The retrospective cohort study included 683 patients who met the diagnostic criteria for acute cholangitis defined by the 2018 Tokyo Guidelines. Among them, there were 170 (24.9%) grade III acute cholangitis patients, 179 grade II acute cholangitis patients (26.4%) and 334 grade I acute cholangitis patients (48.9%). Results are first compared between patients receiving ERCP ≤ 24 h and > 24 h, and then between patients receiving ERCP ≤ 48 h and > 48 h. Subgroup analyses are performed on patients with grade III, II or I acute cholangitis.

Research results

When 24 h was considered a critical value for ERCP timing, we found that patients with malignant biliary obstruction received ERCP ≤ 24 h less frequently when compared with ERCP > 24 h (5.2% vs 11.5%). Patients with organ dysfunction such as cardiovascular dysfunction (11.2% vs 2.6%) and respiratory dysfunction (14.2% vs 5.3%) or those admitted to the ICU (11.2% vs 4%) tended to receive ERCP ≤ 24 h. Patients with ERCP ≤ 24 h had significantly shorter hospital stays (median, 6 d vs 7 d). Stratified by the severity of acute cholangitis, higher ICU admission was only observed in grade III acute cholangitis and a shorter length of hospital stay was only observed in grade I and II acute cholangitis. Regarding 30-d mortality, the results of ERCP ≤ 24 h and > 24 h were not significantly different, either in the overall population or in patients with grade I, II or III acute cholangitis. When 48 h was considered a critical value for ERCP timing, patients with choledocholithiasis received ERCP ≤ 48 h more frequently (81.5% vs 68.3%).
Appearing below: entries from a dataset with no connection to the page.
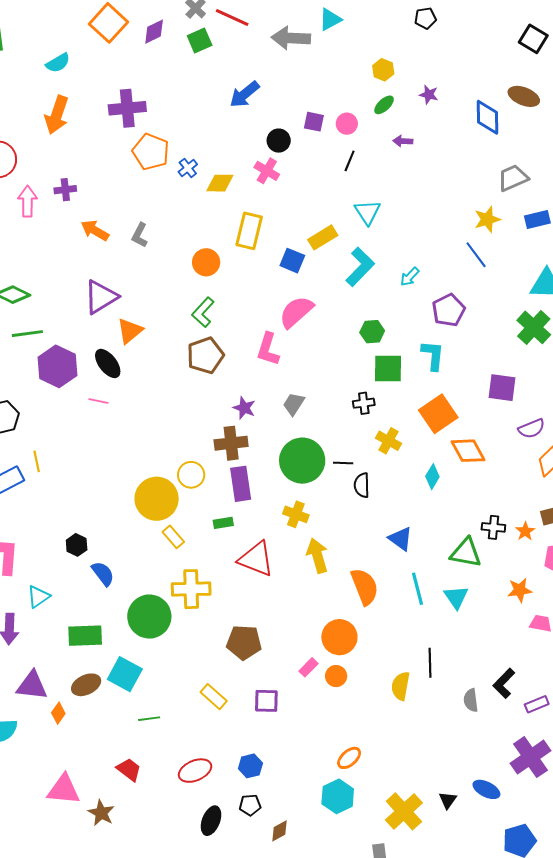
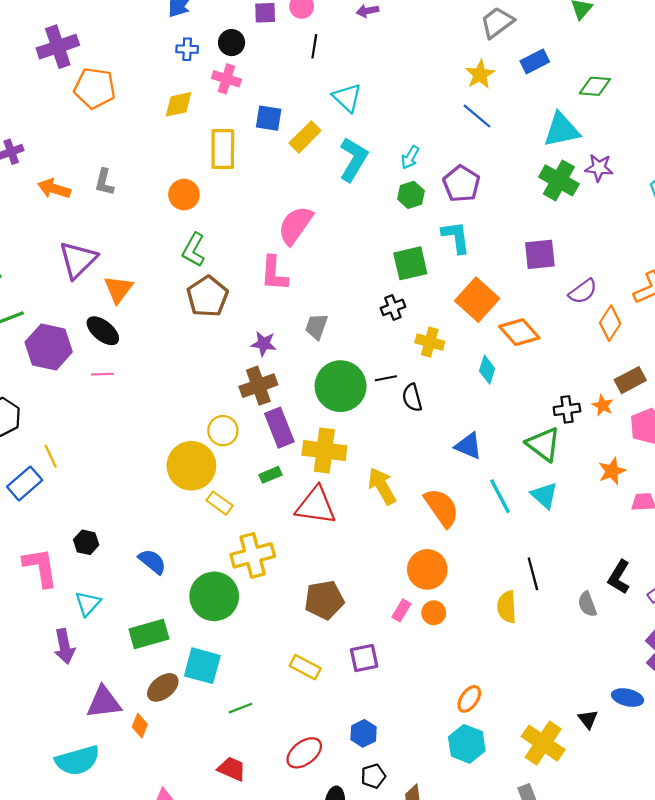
blue cross: (188, 168) -> (187, 49), moved, turned -36
blue square: (292, 261) -> (269, 118), moved
green hexagon: (372, 332) -> (411, 195), moved
yellow cross: (296, 514) -> (324, 451), moved, size x1.5
black hexagon: (77, 545) -> (86, 542), moved
green triangle: (466, 553) -> (543, 444), turned 40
Patients who received ERCP ≤ 48 h had significantly lower 30-d mortality (0 vs 1.9%) and shorter hospital stays (6 d vs 8 d). Stratified by the severity of acute cholangitis, lower 30-d mortality (0 vs 6.1%) and higher ICU admission rates (22.2% vs 10.2%) were only observed in grade III acute cholangitis and a shorter length of hospital stay was only observed in grade I and II acute cholangitis. In the multivariate analysis, cardiovascular dysfunction and time to ERCP were two independent factors associated with 30-d mortality.

Research conclusions

ERCP ≤ 48 h but not ≤ 24 h has a survival benefit in acute cholangitis patients; this benefit is only observed in patients with grade III acute cholangitis. Early ERCP is also recommended for patients with grade I and II acute cholangitis because it shortens the length of hospital stay.

Research perspectives

Of the five organ failure criteria used to diagnose grade III AC, cardiovascular dysfunction was the only independent factor associated with 30-d mortality in the current study. Therefore, cardiovascular dysfunction should be weighed more heavily in the development of new guidelines in the future.